Carnegie Mellon University's School of Computer Science (SCS) has added computational biology to its educational mix by incorporating the Ray and Stephanie Lane Center for Computational Biology as a new academic unit.
Computational biology is an interdisciplinary field that applies the techniques of computer science, applied mathematics and statistics to address biological problems. The main focus lies on developing mathematical modeling and computational simulation techniques.
Carnegie Mellon's interdisciplinary research center, established two years ago, will function as a department within SCS, making it the first computational biology department in the country to be part of a computer science school. The Lane Center joins the Computer Science Department, Robotics Institute, Human-Computer Interaction Institute, Machine Learning Department, Language Technologies Institute and the Institute for Software Research as the school's seventh academic unit.
The announcement came at a ribbon-cutting ceremony marking the Lane Center's move into the new Hillman Center for Future Generation Technologies. The Hillman Center, a 60,000-square-foot office and research building, is being dedicated this week along with the adjoining 157,000-square-foot Gates Center for Computer Science.
"Carnegie Mellon has strong traditions of interdisciplinary research and of pioneering new fields, such as computational biology, that occur at the intersections of those disciplines," said Randal E. Bryant, SCS dean. "The Lane Center, under the leadership of Robert F. Murphy, has demonstrated the powerful synergy that occurs when computational thinking is applied to biological science. We believe computational biology will continue to flourish as part of SCS."
Pittsburgh native Ray Lane, chairman of the Carnegie Mellon Board of Trustees and general partner of Kleiner, Perkins, Caufield and Byers, and his wife Stephanie gave $5 million to the university in 2007 to establish the Lane Center, endow a professorship and support doctoral and post-doctoral training in computational biology.
"Two years ago, we believed that computational biology and especially Carnegie Mellon's computational and imaging capabilities held great promise to advance research on devastating diseases such as cancer," Lane said. "The scientific progress we've seen since then has only underscored this belief. We look forward to what these remarkable scientists can achieve as part of one of the world's leading computer science schools."

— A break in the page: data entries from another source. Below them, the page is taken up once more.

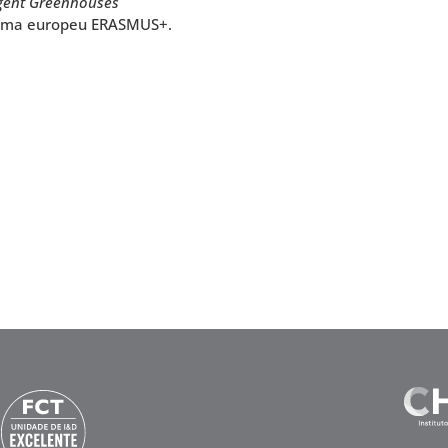
igent Greenhouses
rama europeu ERASMUS+.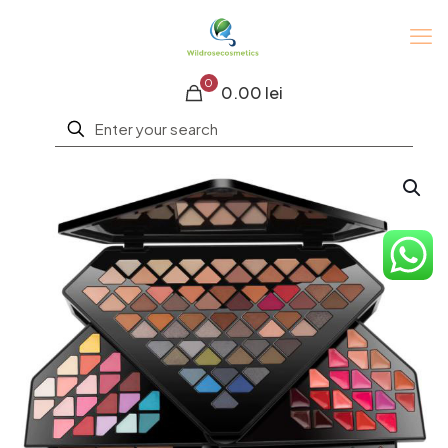
0
0.00 lei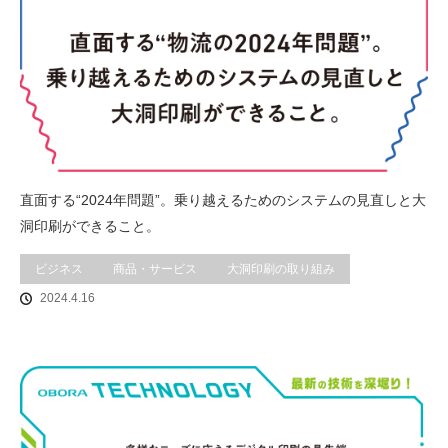
直面する“2024年問題”。乗り越えるためのシステムの見直しと大
洞印刷ができること。
ビジネス
商品・サービス
大洞印刷の取り組み
2024.4.16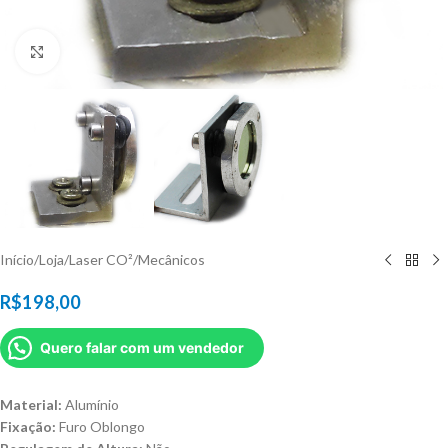
Click to enlarge
Início
/
Loja
/
Laser CO²
/
Mecânicos
R$
198,00
Quero falar com um vendedor
Material:
Alumínio
Fixação:
Furo Oblongo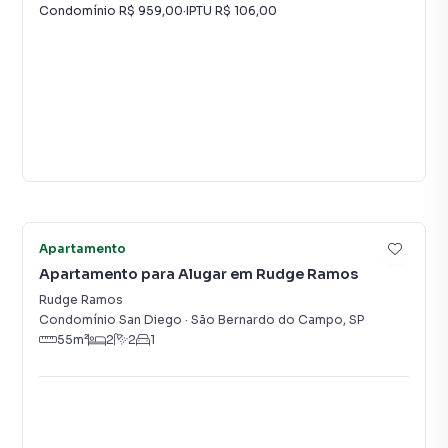
Condomínio
R$ 959,00
·
IPTU
R$ 106,00
Vídeo
42
Apartamento
Apartamento para Alugar em Rudge Ramos
Rudge Ramos
Condomínio San Diego
·
São Bernardo do Campo
,
SP
55
m²
2
2
1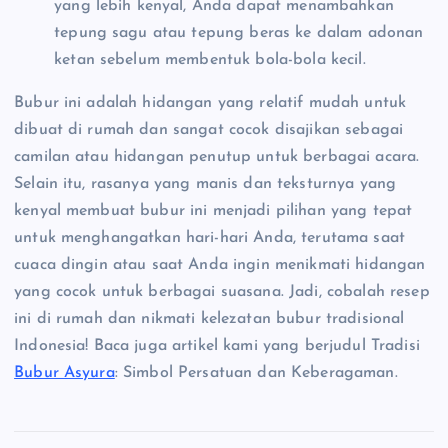
yang lebih kenyal, Anda dapat menambahkan
tepung sagu atau tepung beras ke dalam adonan
ketan sebelum membentuk bola-bola kecil.
Bubur ini adalah hidangan yang relatif mudah untuk
dibuat di rumah dan sangat cocok disajikan sebagai
camilan atau hidangan penutup untuk berbagai acara.
Selain itu, rasanya yang manis dan teksturnya yang
kenyal membuat bubur ini menjadi pilihan yang tepat
untuk menghangatkan hari-hari Anda, terutama saat
cuaca dingin atau saat Anda ingin menikmati hidangan
yang cocok untuk berbagai suasana. Jadi, cobalah resep
ini di rumah dan nikmati kelezatan bubur tradisional
Indonesia! Baca juga artikel kami yang berjudul Tradisi
Bubur Asyura
: Simbol Persatuan dan Keberagaman.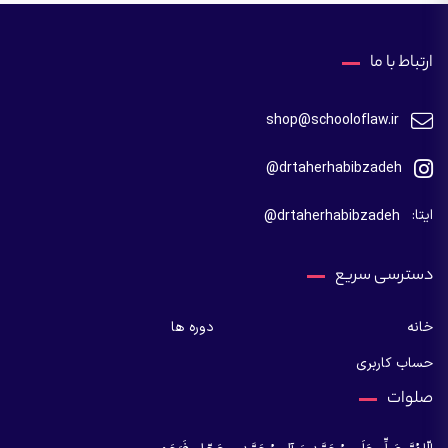
ارتباط با ما
shop@schooloflaw.ir
drtaherhabibzadeh@
ایتا:
drtaherhabibzadeh@
دسترسی سریع
خانه
دوره ها
حساب کاربری
صلوات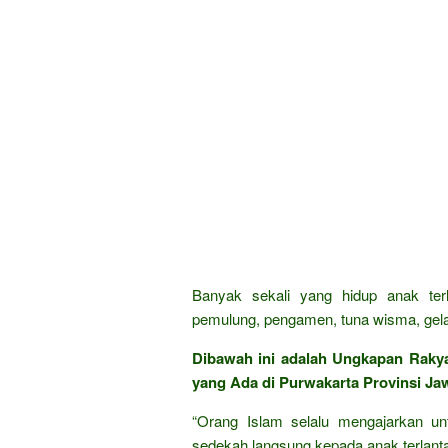
Banyak sekali yang hidup anak ter
pemulung, pengamen, tuna wisma, gela
Dibawah ini adalah Ungkapan Raky
yang Ada di Purwakarta Provinsi Jaw
“Orang Islam selalu mengajarkan un
sedekah langsung kepada anak terlantar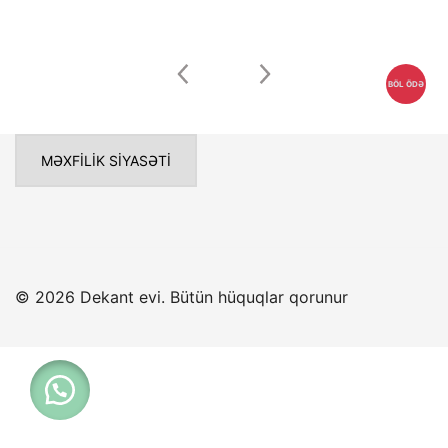
Seçenekler
ürün
sayfasından
BÖL ÖDƏ
seçilebilir
MƏXFILIK SIYASƏTI
TAKSİT KARTLARI İLƏ FAİZSİZ BÖL
TƏK VƏSİQƏ İLƏ 2-6 AYLIQ HİSSƏLİ ÖDƏ
© 2026 Dekant evi. Bütün hüquqlar qorunur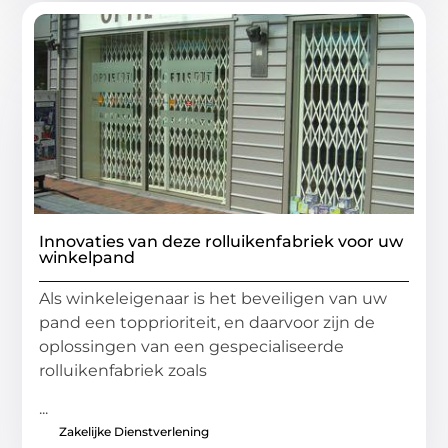
Innovaties van deze rolluikenfabriek voor uw
winkelpand
Als winkeleigenaar is het beveiligen van uw
pand een topprioriteit, en daarvoor zijn de
oplossingen van een gespecialiseerde
rolluikenfabriek zoals
...
Zakelijke Dienstverlening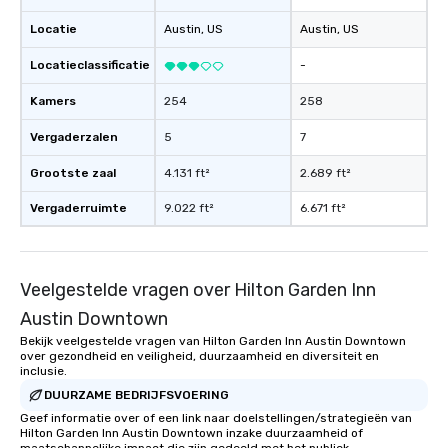
Locatie
Austin
, US
Austin
, US
Locatieclassificatie
-
Kamers
254
258
Vergaderzalen
5
7
Grootste zaal
4.131 ft²
2.689 ft²
Vergaderruimte
9.022 ft²
6.671 ft²
Veelgestelde vragen over Hilton Garden Inn
Austin Downtown
Bekijk veelgestelde vragen van Hilton Garden Inn Austin Downtown
over gezondheid en veiligheid, duurzaamheid en diversiteit en
inclusie.
DUURZAME BEDRIJFSVOERING
Geef informatie over of een link naar doelstellingen/strategieën van
Hilton Garden Inn Austin Downtown inzake duurzaamheid of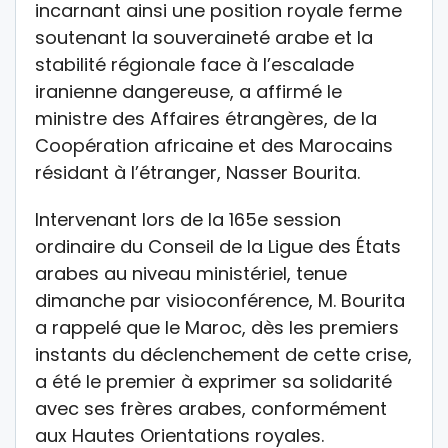
incarnant ainsi une position royale ferme
soutenant la souveraineté arabe et la
stabilité régionale face à l’escalade
iranienne dangereuse, a affirmé le
ministre des Affaires étrangères, de la
Coopération africaine et des Marocains
résidant à l’étranger, Nasser Bourita.
Intervenant lors de la 165e session
ordinaire du Conseil de la Ligue des États
arabes au niveau ministériel, tenue
dimanche par visioconférence, M. Bourita
a rappelé que le Maroc, dès les premiers
instants du déclenchement de cette crise,
a été le premier à exprimer sa solidarité
avec ses frères arabes, conformément
aux Hautes Orientations royales.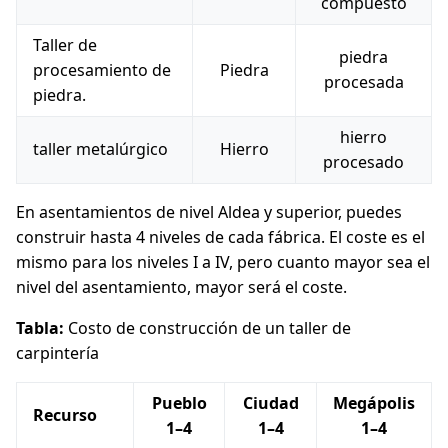
compuesto
Taller de
piedra
procesamiento de
Piedra
procesada
piedra.
hierro
taller metalúrgico
Hierro
procesado
En asentamientos de nivel Aldea y superior, puedes
construir hasta 4 niveles de cada fábrica. El coste es el
mismo para los niveles I a IV, pero cuanto mayor sea el
nivel del asentamiento, mayor será el coste.
Tabla:
Costo de construcción de un taller de
carpintería
Pueblo
Ciudad
Megápolis
Recurso
1–4
1–4
1–4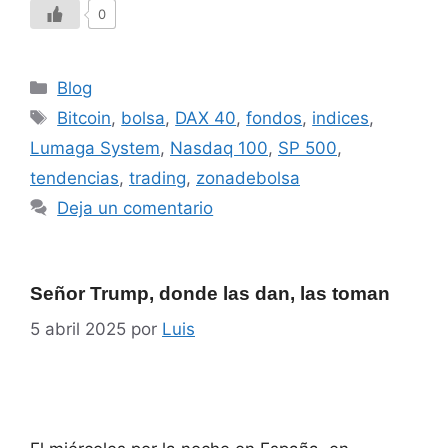
0
Blog
Bitcoin
,
bolsa
,
DAX 40
,
fondos
,
indices
,
Lumaga System
,
Nasdaq 100
,
SP 500
,
tendencias
,
trading
,
zonadebolsa
Deja un comentario
Señor Trump, donde las dan, las toman
5 abril 2025
por
Luis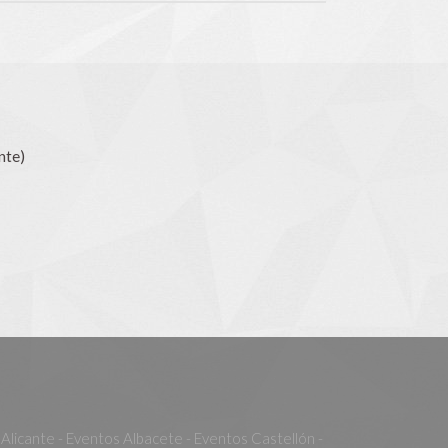
nte)
Alicante - Eventos Albacete - Eventos Castellón -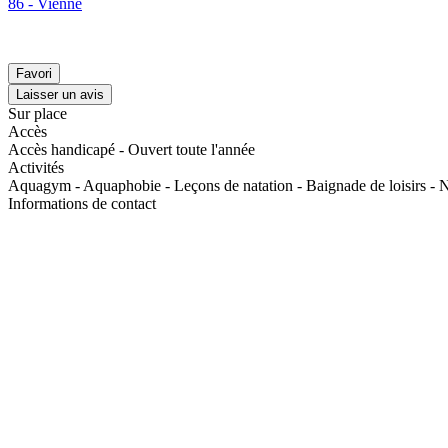
86 - Vienne
Favori
Laisser un avis
Sur place
Accès
Accès handicapé - Ouvert toute l'année
Activités
Aquagym - Aquaphobie - Leçons de natation - Baignade de loisirs - 
Informations de contact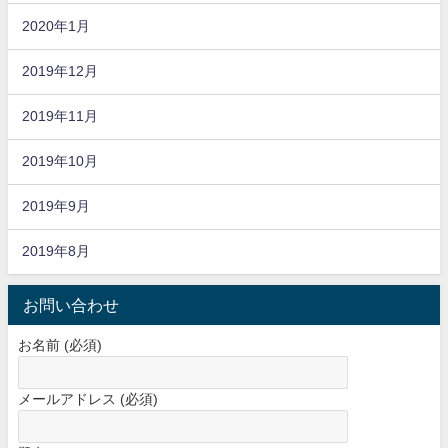
2020年1月
2019年12月
2019年11月
2019年10月
2019年9月
2019年8月
お問い合わせ
お名前 (必須)
メールアドレス (必須)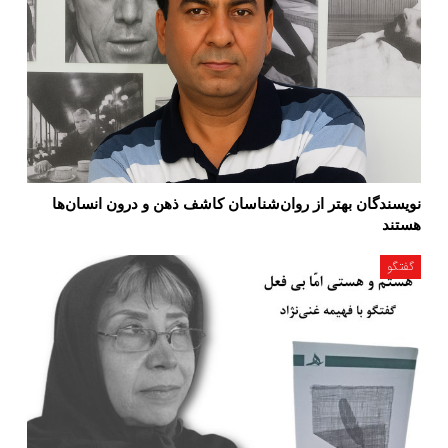
نویسندگان بهتر از روان‌شناسان کاشف ذهن و درون انسان‌ها
هستند
گفتگو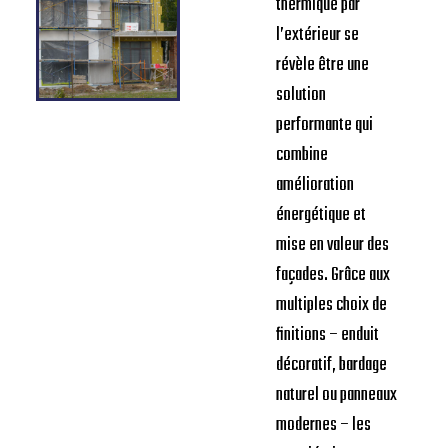
thermique par
l’extérieur se
révèle être une
solution
performante qui
combine
amélioration
énergétique et
mise en valeur des
façades. Grâce aux
multiples choix de
finitions – enduit
décoratif, bardage
naturel ou panneaux
modernes – les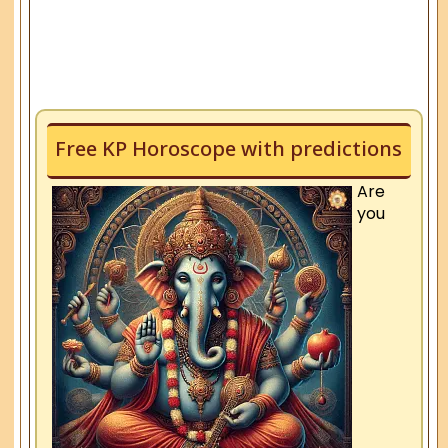
Free KP Horoscope with predictions
Are
you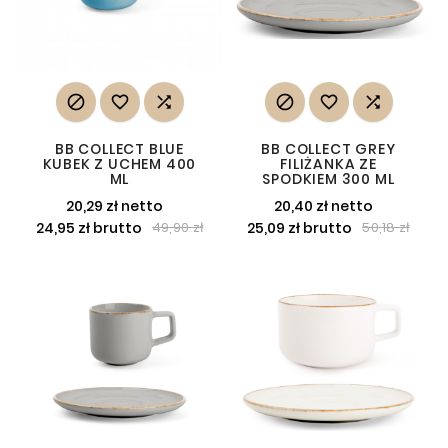






BB COLLECT BLUE
BB COLLECT GREY
KUBEK Z UCHEM 400
FILIŻANKA ZE
ML
SPODKIEM 300 ML
20,29 zł netto
20,40 zł netto
24,95 zł brutto
25,09 zł brutto
49,90 zł
50,18 zł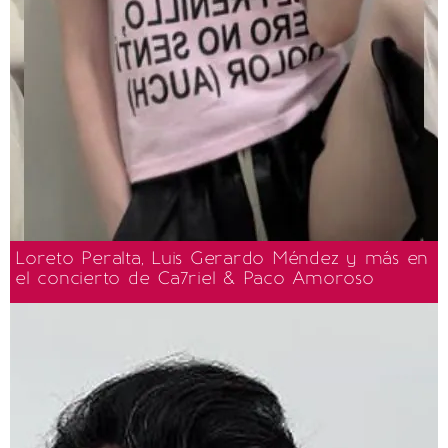
Loreto Peralta, Luis Gerardo Méndez y más en
el concierto de Ca7riel & Paco Amoroso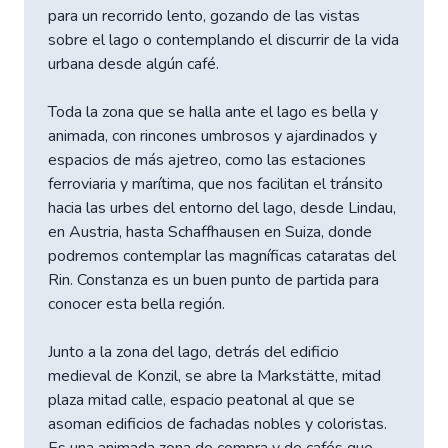
para un recorrido lento, gozando de las vistas
sobre el lago o contemplando el discurrir de la vida
urbana desde algún café.
Toda la zona que se halla ante el lago es bella y
animada, con rincones umbrosos y ajardinados y
espacios de más ajetreo, como las estaciones
ferroviaria y marítima, que nos facilitan el tránsito
hacia las urbes del entorno del lago, desde Lindau,
en Austria, hasta Schaffhausen en Suiza, donde
podremos contemplar las magníficas cataratas del
Rin. Constanza es un buen punto de partida para
conocer esta bella región.
Junto a la zona del lago, detrás del edificio
medieval de Konzil, se abre la Markstätte, mitad
plaza mitad calle, espacio peatonal al que se
asoman edificios de fachadas nobles y coloristas.
Es una animada zona de compra y de cafés que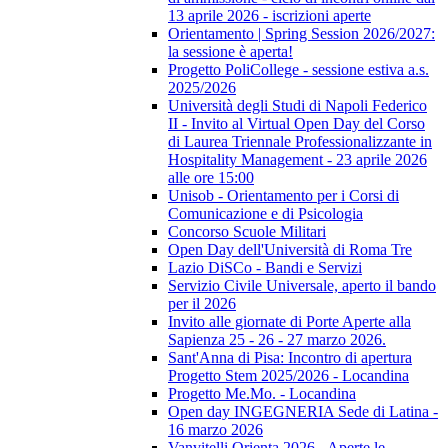
13 aprile 2026 - iscrizioni aperte
Orientamento | Spring Session 2026/2027:
la sessione è aperta!
Progetto PoliCollege - sessione estiva a.s.
2025/2026
Università degli Studi di Napoli Federico
II - Invito al Virtual Open Day del Corso
di Laurea Triennale Professionalizzante in
Hospitality Management - 23 aprile 2026
alle ore 15:00
Unisob - Orientamento per i Corsi di
Comunicazione e di Psicologia
Concorso Scuole Militari
Open Day dell'Università di Roma Tre
Lazio DiSCo - Bandi e Servizi
Servizio Civile Universale, aperto il bando
per il 2026
Invito alle giornate di Porte Aperte alla
Sapienza 25 - 26 - 27 marzo 2026.
Sant'Anna di Pisa: Incontro di apertura
Progetto Stem 2025/2026 - Locandina
Progetto Me.Mo. - Locandina
Open day INGEGNERIA Sede di Latina -
16 marzo 2026
Vanvitelli Orienta 2026 - Aperte le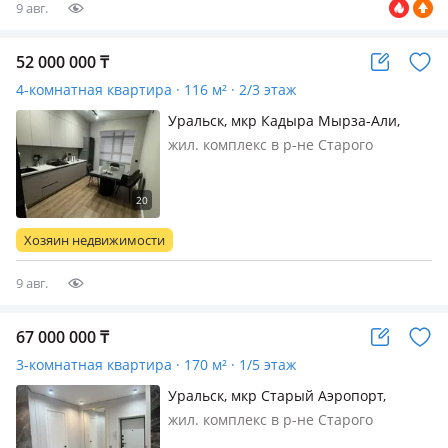
9 авг.
52 000 000
₸
4-комнатная квартира · 116 м² · 2/3 этаж
Уральск, мкр Кадыра Мырза-Али,
Есенберилина 31 — Есенберлина-
жил. комплекс в р-не Старого
Токсанова
Аэропорта, кирпичный дом, 2023 г.п.,
состояние: свежий ремонт, потолки
3м., санузел 2 с/у и более, интернет
оптика, Новый 3х этажный клубный
Хозяин недвижимости
дом, в подъезде 6 квартир…
9 авг.
67 000 000
₸
3-комнатная квартира · 170 м² · 1/5 этаж
Уральск, мкр Старый Аэропорт,
Базарбая Жуманиязова 91
жил. комплекс в р-не Старого
Аэропорта, монолитный дом, 2022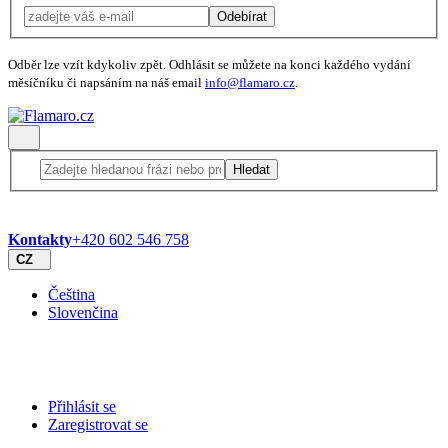
Odebírat
Odběr lze vzít kdykoliv zpět. Odhlásit se můžete na konci každého vydání
měsíčníku či napsáním na náš email
info@flamaro.cz
.
Hledat
Kontakty
+420 602 546 758
CZ
Čeština
Slovenčina
Přihlásit se
Zaregistrovat se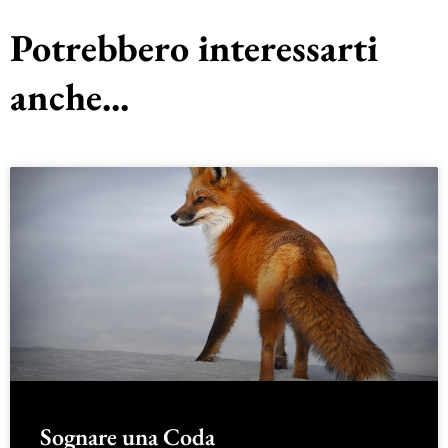
Potrebbero interessarti
anche...
Sognare una Coda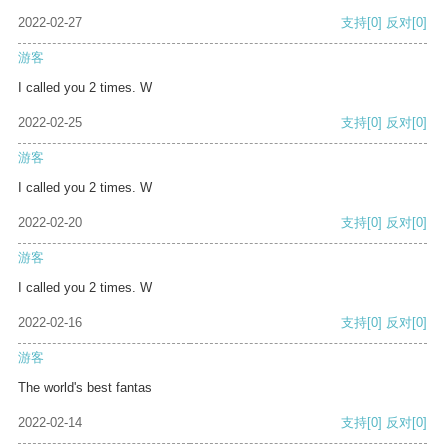
2022-02-27
支持
[0]
反对
[0]
游客
I called you 2 times. W
2022-02-25
支持
[0]
反对
[0]
游客
I called you 2 times. W
2022-02-20
支持
[0]
反对
[0]
游客
I called you 2 times. W
2022-02-16
支持
[0]
反对
[0]
游客
The world's best fantas
2022-02-14
支持
[0]
反对
[0]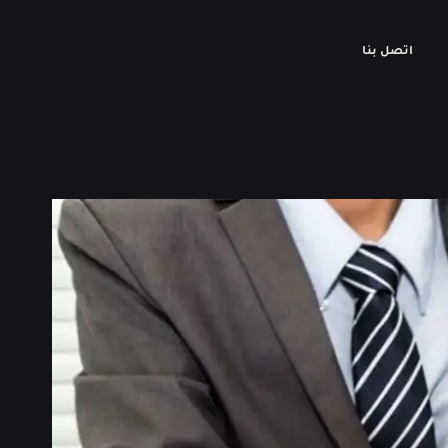
اتصل بنا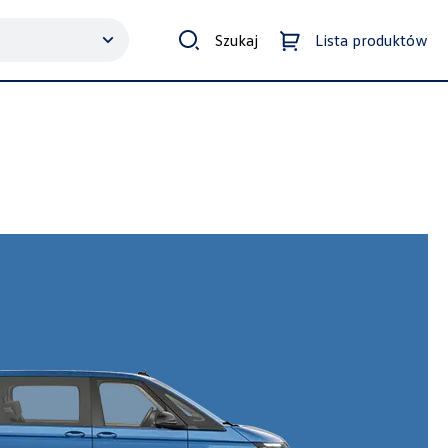
Szukaj
Lista produktów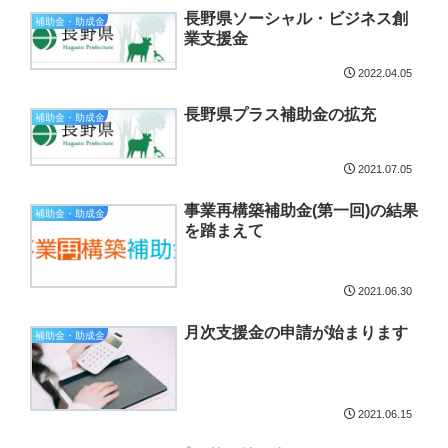
長野県ソーシャル・ビジネス創
補助金・助成金
業支援金
2022.04.05
長野県プラス補助金の拡充
補助金・助成金
2021.07.05
事業再構築補助金(第一回)の結果
補助金・助成金
を踏まえて
2021.06.30
月次支援金の申請が始まります
補助金・助成金
2021.06.15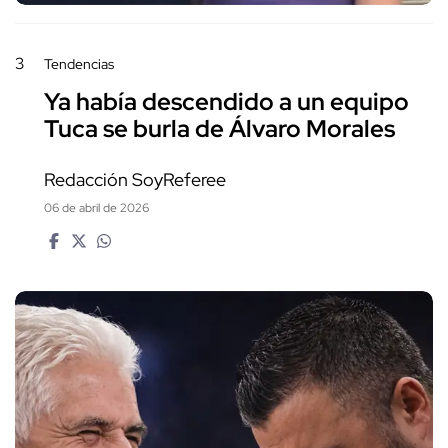
3
Tendencias
Ya había descendido a un equipo
Tuca se burla de Álvaro Morales
Redacción SoyReferee
06 de abril de 2026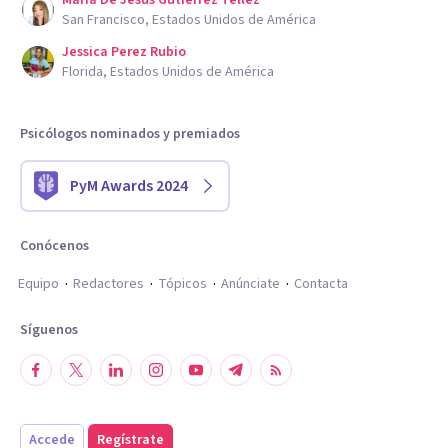
Maria De Jesus Gutierrez Tellez
San Francisco, Estados Unidos de América
Jessica Perez Rubio
Florida, Estados Unidos de América
Psicólogos nominados y premiados
PyM Awards 2024
Conócenos
Equipo
Redactores
Tópicos
Anúnciate
Contacta
Síguenos
Accede
Regístrate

Among other accomplishments, Lane Center researchers have developed analytical techniques for determining the genes that contribute to complex disease syndromes such as diabetes, asthma and cancer; invented tools for showing how genetic networks evolve as organisms develop; detected mechanisms that allow genes to fill-in for similar genes that have been disabled; developed methods for checking the consistency of biochemical models; identified more than 100 genes that are inactivated in malignant cells and are potential targets for drug therapy; created complex simulations of molecular events within cells; and developed methods for accelerating the automated analysis of cell behaviors.